ENTRIES SUPPLIED Block Start
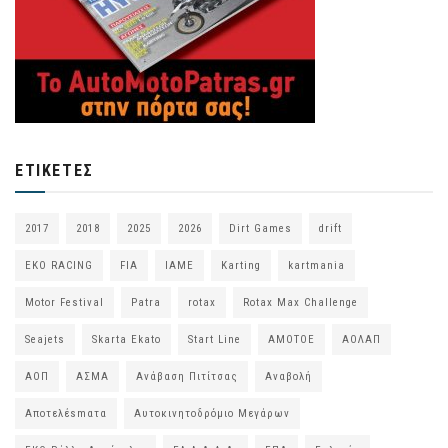
ΕΤΙΚΈΤΕΣ
2017
2018
2025
2026
Dirt Games
drift
EKO RACING
FIA
IAME
Karting
kartmania
Motor Festival
Patra
rotax
Rotax Max Challenge
Seajets
Skarta Ekato
Start Line
ΑΜΟΤΟΕ
ΑΟΛΑΠ
ΑΟΠ
ΑΣΜΑ
Ανάβαση Πιτίτσας
Αναβολή
Αποτελέsmατα
Αυτοκινητοδρόμιο Μεγάρων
ENTRIES SUPPLIED Block End
**THE TASK**
Print the data once more without any change, skipping each picture.

**RESULT OF THE EXERCISE**
ΕΤΙΚΈΤΕΣ
2017
2018
2025
2026
Dirt Games
drift
EKO RACING
FIA
IAME
Karting
kartmania
Motor Festival
Patra
rotax
Rotax Max Challenge
Seajets
Skarta Ekato
Start Line
ΑΜΟΤΟΕ
ΑΟΛΑΠ
ΑΟΠ
ΑΣΜΑ
Ανάβαση Πιτίτσας
Αναβολή
Αποτελέsmατα
Αυτοκινητοδρόμιο Μεγάρων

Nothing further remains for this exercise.